The model below is used for both data sets:

model.dl = h2o.deeplearning(x = x, training_frame = data.hex, autoencoder = TRUE, activation = "Tanh", hidden = c(25,25,25), variable_importances = TRUE)

The memory of the H2O cluster is 15GB for both data sets. The same computer is used (OS X 10.14.6, 16 GB memory). Below is some information about the versions of H2O and R.

H2O cluster version:        3.30.0.1
H2O cluster total nodes:    1
H2O cluster total memory:   15.00 GB
H2O cluster total cores:    16
H2O cluster allowed cores:  16
H2O cluster healthy:        TRUE
R Version:                  R version 3.6.3 (2020-02-29)

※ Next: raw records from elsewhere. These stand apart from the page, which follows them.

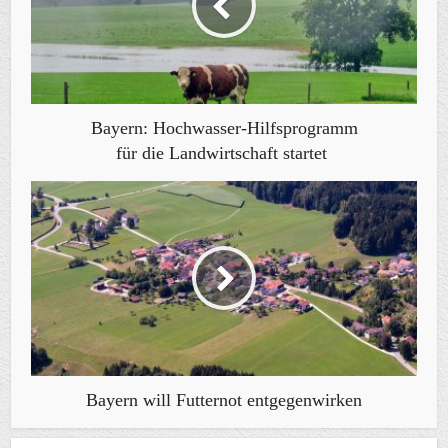
Bayern: Hochwasser-Hilfsprogramm
für die Landwirtschaft startet
Bayern will Futternot entgegenwirken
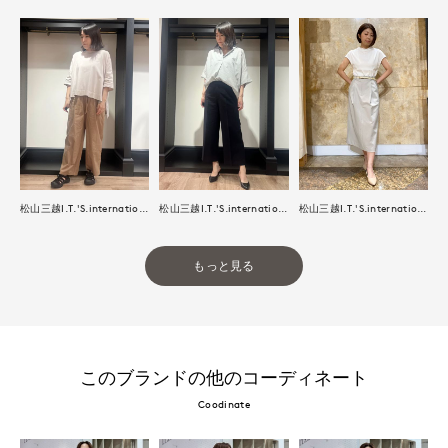
松山三越I.T.'S.international
松山三越I.T.'S.international
松山三越I.T.'S.international
もっと見る
このブランドの他のコーディネート
Coodinate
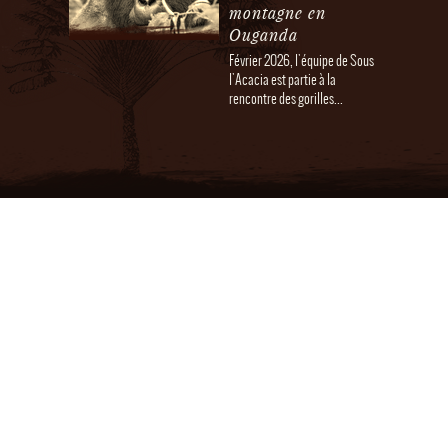
montagne en
Ouganda
Février 2026, l'équipe de Sous
l'Acacia est partie à la
rencontre des gorilles...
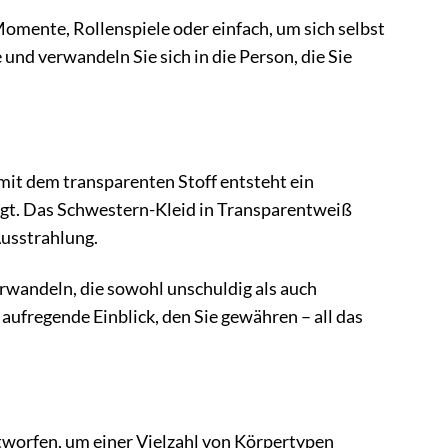
omente, Rollenspiele oder einfach, um sich selbst
 und verwandeln Sie sich in die Person, die Sie
it dem transparenten Stoff entsteht ein
ugt. Das Schwestern-Kleid in Transparentweiß
Ausstrahlung.
 verwandeln, die sowohl unschuldig als auch
 aufregende Einblick, den Sie gewähren – all das
tworfen, um einer Vielzahl von Körpertypen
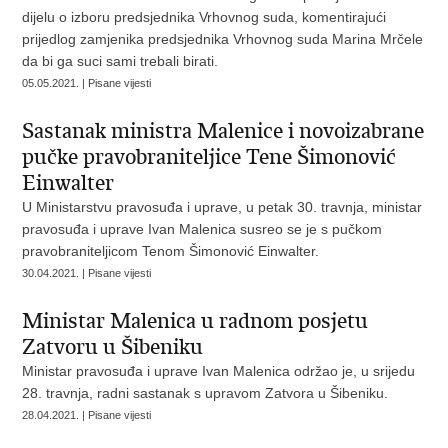
dijelu o izboru predsjednika Vrhovnog suda, komentirajući
prijedlog zamjenika predsjednika Vrhovnog suda Marina Mrčele
da bi ga suci sami trebali birati.
05.05.2021. | Pisane vijesti
Sastanak ministra Malenice i novoizabrane
pučke pravobraniteljice Tene Šimonović
Einwalter
U Ministarstvu pravosuđa i uprave, u petak 30. travnja, ministar
pravosuđa i uprave Ivan Malenica susreo se je s pučkom
pravobraniteljicom Tenom Šimonović Einwalter.
30.04.2021. | Pisane vijesti
Ministar Malenica u radnom posjetu
Zatvoru u Šibeniku
Ministar pravosuđa i uprave Ivan Malenica održao je, u srijedu
28. travnja, radni sastanak s upravom Zatvora u Šibeniku.
28.04.2021. | Pisane vijesti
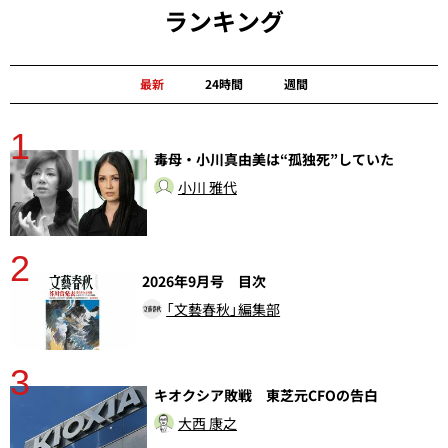
ランキング
最新
24時間
週間
1
分
毒母・小川真由美は“孤独死”していた
小川 雅代
2
2026年9月号 目次
「文藝春秋」編集部
3
キオクシア敗戦 東芝元CFOの告白
大西 康之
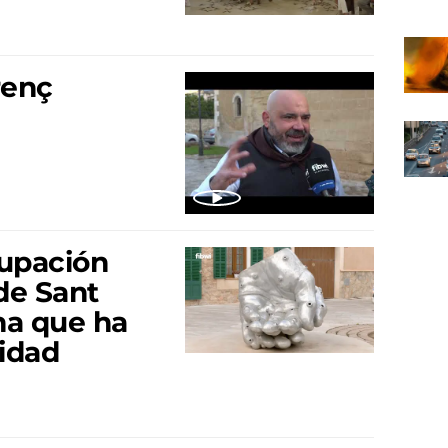
enç
cupación
de Sant
na que ha
idad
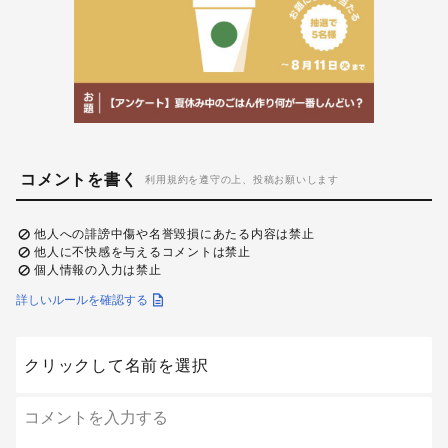
コメントを書く
利用規約を遵守の上、投稿お願いします
他人への誹謗中傷や名誉毀損にあたる内容は禁止
他人に不快感を与えるコメントは禁止
個人情報の入力は禁止
詳しいルールを確認する
クリックして名前を選択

Please let me know if there is any other information I can provide to get this issue resolved.


Solution

  • This problem has been resolved.

    The problem is that there are a lot more columns for data set B after one-hot-encoding during the model run. Please see below.

    Data set A:

    There are 4 categorical features. The number of unique values for these categorical features is 12, 14, 25, and 10, respectively.

    Data set B:

    There are 7 categorical features and 1 numerical feature. The number of unique values for the categorical features is 17, 49, 52, 85, 5032 (!), 18445 (!!) and 392124 (!!!), respectively. This explains why it's so slow.